Insight on the News
‘Helpless’ Feeling Earth Wide
● The world faces a “crisis of extraordinary dimensions,” according to Secretary-General Kurt Waldheim of the United Nations.
In his annual report to the General Assembly, released in early September, the secretary-general said that an “almost universal sense of apprehension” about the course of world events now combines with feelings of “helplessness and fatalism which I find deeply disturbing.” He spoke of threatening circumstances that “could create almost unimaginable dangers for the survival of our civilization and the human race.” In concluding, he warned:
“Many great civilizations in history have collapsed at the very height of their achievement because they were unable to analyze their basic problems, to change direction and to adjust to the new situations which faced them . . . Today the civilization which is facing such a challenge is not just one small part of mankind—it is mankind as a whole.

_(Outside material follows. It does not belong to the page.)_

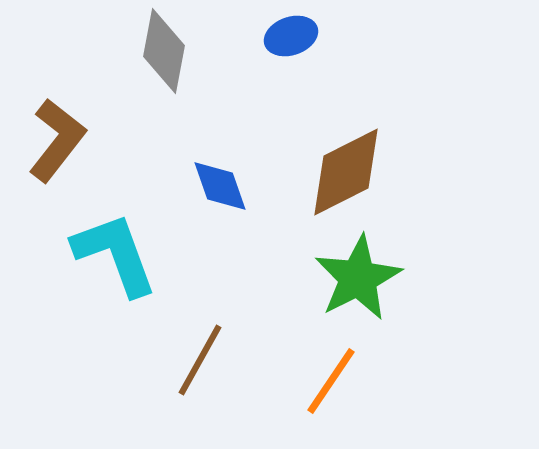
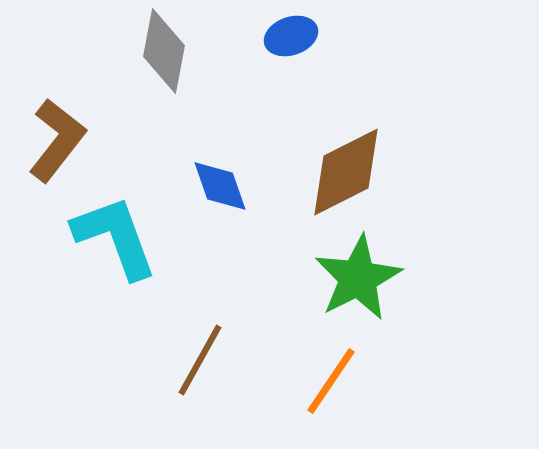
cyan L-shape: moved 17 px up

Without doubt, these conditions correspond with the Bible’s forecast of conditions due to prevail at the conclusion of an unrighteous system of things and preceding the entrance of a righteous new order of God’s making, namely: “On the earth anguish of nations, not knowing the way out . . . while men become faint out of fear and expectation of the things coming upon the inhabited earth.” “In the last days critical times hard to deal with will be here.”—Luke 21:25, 26; 2 Tim. 3:1.
Who Bears the Real Blame?
● Nearly two out of every three persons on earth today lives in a nonchristian land. Why do “Christian” religions often have little appeal in these areas? Two items appearing in the September 16 issue of the New York “Times” shed light on this.

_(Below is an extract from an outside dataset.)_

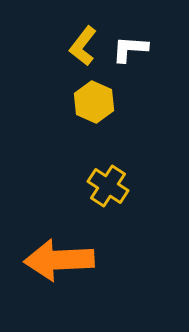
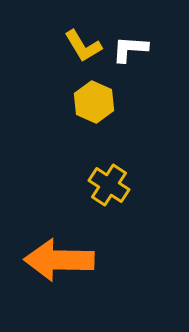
yellow L-shape: rotated 69 degrees counterclockwise
yellow cross: moved 1 px right, 1 px up
orange arrow: rotated 4 degrees clockwise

One involves mainland China, which, with its 800 million inhabitants, holds almost one fifth of the earth’s population. Recently an international theological conference was held in Belgium to discuss the inability of Christendom’s religions to send missionaries into China. According to the “Times” report, the view that early missionaries in China had been “too closely identified with Western imperialist interests” was stressed. One conference statement said:
“It is unfortunate that Christianity being the official religion of the West was made to justify in various ways imperialism, feudalism, colonialism and bourgeois capitalism.”
The other item comes from Saudi Arabia, religious center for 530 million Moslems. Mohammed Salahuddin, editor of the newspaper “Al Medina,” in commenting on the growing modernization of wealthy Arab lands, said:
“We know what Western society is like, and we are frightened. We see the breakdown of the family and the widespread sexual immorality, and we know that this is no way to live.”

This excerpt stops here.